Il film di Steno, Un Americano a Roma, è una satira pungente dell'Italia del dopoguerra, un paese affascinato dall'America e dai suoi miti, ma ancora profondamente legato alle proprie tradizioni. Nando Moriconi, interpretato da un Sordi in stato di grazia, è l'emblema di questa contraddizione. Giovane romano ossessionato dal sogno americano, Nando si atteggia a cowboy, imita i divi di Hollywood e disprezza tutto ciò che è italiano. Ma quando si tratta di cibo, la sua identità riemerge prepotentemente.

La Scena degli Spaghetti: Un Rito di Passaggio

La scena degli spaghetti è il cuore pulsante del film. Dopo aver tentato, con risultati disastrosi, di imitare le abitudini alimentari americane (ketchup sulla pasta, senape sul gelato), Nando si ritrova di fronte a un piatto fumante di spaghetti al pomodoro. La sua reazione è istintiva, primordiale. Dimentica il suo ruolo di "americano", afferra la forchetta e si abbandona a un'abbuffata pantagruelica.

Mentre ingurgita spaghetti a piene mani, Nando ritrova la sua vera identità, la sua romanità, la sua italianità. La scena è girata con maestria. La regia di Steno si concentra sui primi piani di Sordi, esaltandone la mimica facciale, la voracità, il piacere puro e incontaminato del cibo. La colonna sonora, incalzante e festosa, accompagna l'abbuffata di Nando, trasformandola in una sorta di rito di passaggio, un ritorno alle origini.
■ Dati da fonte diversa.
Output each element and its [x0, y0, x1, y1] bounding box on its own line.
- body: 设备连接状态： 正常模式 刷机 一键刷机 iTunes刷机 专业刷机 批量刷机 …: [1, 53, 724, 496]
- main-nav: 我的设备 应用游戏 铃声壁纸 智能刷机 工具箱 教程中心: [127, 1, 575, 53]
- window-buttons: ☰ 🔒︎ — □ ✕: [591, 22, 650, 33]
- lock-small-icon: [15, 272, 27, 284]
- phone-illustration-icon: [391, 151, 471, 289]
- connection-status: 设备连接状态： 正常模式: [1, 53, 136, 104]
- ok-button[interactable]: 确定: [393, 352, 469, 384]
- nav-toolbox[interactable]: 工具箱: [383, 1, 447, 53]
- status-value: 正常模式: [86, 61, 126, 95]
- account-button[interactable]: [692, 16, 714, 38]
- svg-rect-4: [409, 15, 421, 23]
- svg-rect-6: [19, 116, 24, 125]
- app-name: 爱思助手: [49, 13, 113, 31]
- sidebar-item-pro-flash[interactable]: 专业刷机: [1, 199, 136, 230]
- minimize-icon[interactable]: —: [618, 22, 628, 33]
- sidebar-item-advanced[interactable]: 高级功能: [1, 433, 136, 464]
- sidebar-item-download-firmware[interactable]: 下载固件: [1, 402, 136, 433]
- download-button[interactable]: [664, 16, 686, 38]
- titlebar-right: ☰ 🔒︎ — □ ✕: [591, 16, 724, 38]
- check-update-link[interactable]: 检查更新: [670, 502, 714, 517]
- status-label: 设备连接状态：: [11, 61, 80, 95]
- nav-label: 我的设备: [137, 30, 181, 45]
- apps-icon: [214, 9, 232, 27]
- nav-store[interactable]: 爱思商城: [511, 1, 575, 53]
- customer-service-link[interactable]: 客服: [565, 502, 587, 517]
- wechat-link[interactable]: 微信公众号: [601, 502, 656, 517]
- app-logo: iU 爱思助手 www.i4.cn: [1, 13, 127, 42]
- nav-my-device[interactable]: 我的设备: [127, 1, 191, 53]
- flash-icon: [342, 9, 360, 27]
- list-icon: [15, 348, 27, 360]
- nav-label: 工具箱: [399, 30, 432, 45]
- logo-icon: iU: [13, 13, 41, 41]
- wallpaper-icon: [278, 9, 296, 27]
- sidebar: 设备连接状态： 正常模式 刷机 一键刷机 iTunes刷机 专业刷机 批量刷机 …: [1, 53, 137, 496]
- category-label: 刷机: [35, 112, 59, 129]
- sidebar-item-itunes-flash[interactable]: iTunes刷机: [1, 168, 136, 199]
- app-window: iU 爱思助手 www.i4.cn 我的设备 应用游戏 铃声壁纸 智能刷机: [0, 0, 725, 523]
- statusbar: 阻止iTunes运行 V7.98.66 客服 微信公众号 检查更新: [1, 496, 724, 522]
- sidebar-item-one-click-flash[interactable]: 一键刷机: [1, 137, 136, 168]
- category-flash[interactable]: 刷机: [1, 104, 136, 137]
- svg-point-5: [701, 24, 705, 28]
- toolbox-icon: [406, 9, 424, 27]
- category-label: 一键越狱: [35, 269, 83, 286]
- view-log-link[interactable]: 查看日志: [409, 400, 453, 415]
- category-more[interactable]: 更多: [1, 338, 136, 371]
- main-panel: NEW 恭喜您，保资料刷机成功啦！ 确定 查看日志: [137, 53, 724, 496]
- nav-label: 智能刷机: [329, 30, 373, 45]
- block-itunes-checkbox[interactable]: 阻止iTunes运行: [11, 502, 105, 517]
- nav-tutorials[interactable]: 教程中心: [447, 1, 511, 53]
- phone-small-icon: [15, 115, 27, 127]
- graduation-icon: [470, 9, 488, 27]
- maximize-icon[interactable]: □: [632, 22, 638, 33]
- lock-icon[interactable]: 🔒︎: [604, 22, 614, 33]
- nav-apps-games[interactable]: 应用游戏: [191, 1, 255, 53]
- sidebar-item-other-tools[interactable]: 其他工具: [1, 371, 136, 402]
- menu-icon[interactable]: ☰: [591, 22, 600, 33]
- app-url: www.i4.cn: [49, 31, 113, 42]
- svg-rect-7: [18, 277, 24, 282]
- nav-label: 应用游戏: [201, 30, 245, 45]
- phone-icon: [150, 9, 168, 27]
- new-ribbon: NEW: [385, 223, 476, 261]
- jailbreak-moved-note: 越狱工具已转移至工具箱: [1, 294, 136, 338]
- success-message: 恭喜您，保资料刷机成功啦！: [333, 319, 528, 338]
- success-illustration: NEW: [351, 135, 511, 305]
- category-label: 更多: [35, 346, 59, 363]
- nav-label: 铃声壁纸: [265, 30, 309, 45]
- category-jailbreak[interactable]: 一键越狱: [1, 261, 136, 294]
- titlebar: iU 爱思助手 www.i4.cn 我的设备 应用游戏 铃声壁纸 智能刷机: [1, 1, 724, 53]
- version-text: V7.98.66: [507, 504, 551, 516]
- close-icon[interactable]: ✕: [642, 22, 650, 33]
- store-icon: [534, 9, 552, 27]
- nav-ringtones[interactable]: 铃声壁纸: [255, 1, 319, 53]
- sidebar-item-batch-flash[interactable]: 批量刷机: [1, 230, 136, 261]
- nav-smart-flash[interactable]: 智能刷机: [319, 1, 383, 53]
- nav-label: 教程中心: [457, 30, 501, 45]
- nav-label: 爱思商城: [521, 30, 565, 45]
Oltre la Comicità: Un Significato Profondo

La scena degli spaghetti non è solo divertente, è anche profondamente significativa. Rappresenta la resilienza della cultura italiana di fronte all'influenza americana. Nando Moriconi può fingere di essere americano, ma non può rinnegare la sua natura, il suo amore per la pasta, la sua tradizione culinaria. Gli spaghetti diventano, in questo senso, un simbolo di identità nazionale, un baluardo contro l'omologazione culturale.

La scena degli spaghetti è diventata un'icona popolare, un'immagine che tutti gli italiani conoscono e riconoscono. È stata ripresa, citata, parodiata innumerevoli volte. Ha contribuito a creare il mito di Alberto Sordi, attore capace di incarnare l'anima dell'Italia, con le sue contraddizioni, le sue debolezze, ma anche con la sua inesauribile vitalità.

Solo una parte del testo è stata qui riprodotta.